Working together to preserve the Stoltmann Wilderness
Hiking bridge over Lava Creek. Photo credit: Doug Carter
Upper Elaho Valley from the air. Photo credit: Ian Mackenzie
Trail blazing a spectacular hiking route
The Stoltmann Wilderness Trail Route is a surveyed pathway through a spectacular wild country. Throughout the summer of 1995, Wilderness Committee volunteers work hard to clear fifteen kilometers of the route through the oldgrowth forests in the Upper Elaho Valley. This summer volunteers will be out there again, snipping away at the undergrowth with "loppers" (large-pruning shears). By the end of summer, 1996 WCWC's entire thirty kilometer Stoltmann Wilderness Trail Route will be cleared and marked from the Upper Elaho Valley to Meager Creek Valley.
Why is WCWC surveying this trail? To gather public support for the presevation of the entire 260,000 hectare Stoltmann Wilderness. WCWC's trails have worked in other places like Carmanah, the Stein and the Boise valleys. If enough people experience the Stoltmann, we're convinced the public pressure to preserve it will be unstoppable!
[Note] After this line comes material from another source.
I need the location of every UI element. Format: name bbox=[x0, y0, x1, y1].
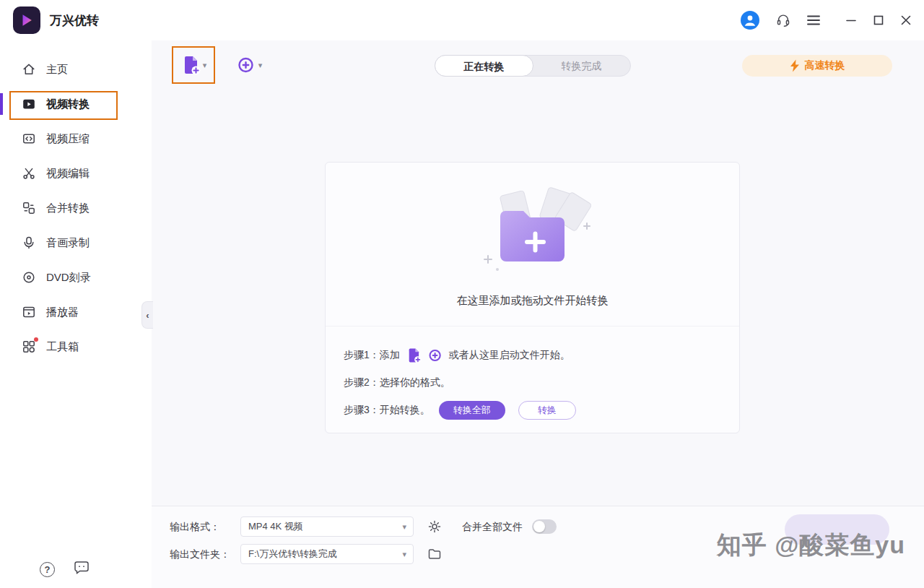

Walking along the Stoltmann Wilderness Trail Route is awesome. The Elaho Valley is a gentle valley, cut with a series of rainforest-draped canyons. Within two kilometers of the trail head, the route passes by B.C.'s third largest Douglas firs-the Elaho Giant. It then winds to the bottom of Lava and Cessna (nicknamed "Impassable" by WCWC's first survey crew) canyons, crossing the creeks on temporary pole and rope bridges.
Click on map to enlarge.
There are many outstanding trees found in the Stoltmann, including some of the last large groves of oldgrowth Douglas fir left on the B.C. coast. Many of the trees are over a thousand years old!
Further up the Elaho River, the valley widens out and the forest is interspersed with wetlands and groves of ancient yellow cedars. This is prime moose country. In fact, it's about as far south as you can find moose in B.C's Coast Mountains.
Wilderness Committee volunteers building hiking bridge. Photo credit: Kerry Dawson
After a day and half of hiking, the trail route zig-zags up a ridge to the Hundred Lakes Plateau. From here you get an amazing panoramic view of the huge glaciers that crown the mountain ridges above the Elaho, Clendenning and Sims Creek watersheds.
The marked route then meanders across the heather and flower meadows of the plateau, connecting crystal-clear lakes and ponds. If you are lucky you may come across grizzly or cougar tracks in the sands and hear a wolf howling from one of the ridges. At the end of the third day you camp on the northern lip of the plateau overlooking Meager Creek Valley. From here it is a half-day hike down the winding trail route to the logging road below. A soak in the hotsprings found five kilometers down this logging road should help to ease any over-worked muscles!
Note: WCWC's Stoltmann Wilderness Trail Route is not an officially approved hiking trail under the Forest Practices Code. The B.C. Forest Service has only approved the section to the Elaho Giant. It is currently considering the section from Meager Creek Valley to the Hundred Lakes Plateau. WCWC is now applying for a permit for the rest of the trail.